* _Data to process_
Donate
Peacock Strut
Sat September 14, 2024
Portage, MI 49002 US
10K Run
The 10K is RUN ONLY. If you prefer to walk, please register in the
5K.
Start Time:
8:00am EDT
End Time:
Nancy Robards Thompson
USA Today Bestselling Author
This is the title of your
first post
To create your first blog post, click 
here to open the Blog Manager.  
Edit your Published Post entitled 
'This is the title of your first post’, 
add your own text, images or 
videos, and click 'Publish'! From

* _Exercise goal_
Search the records for the string "click" and, wherever a line contains it, please copy that line.

* _Task response_
To create your first blog post, click 
videos, and click 'Publish'! From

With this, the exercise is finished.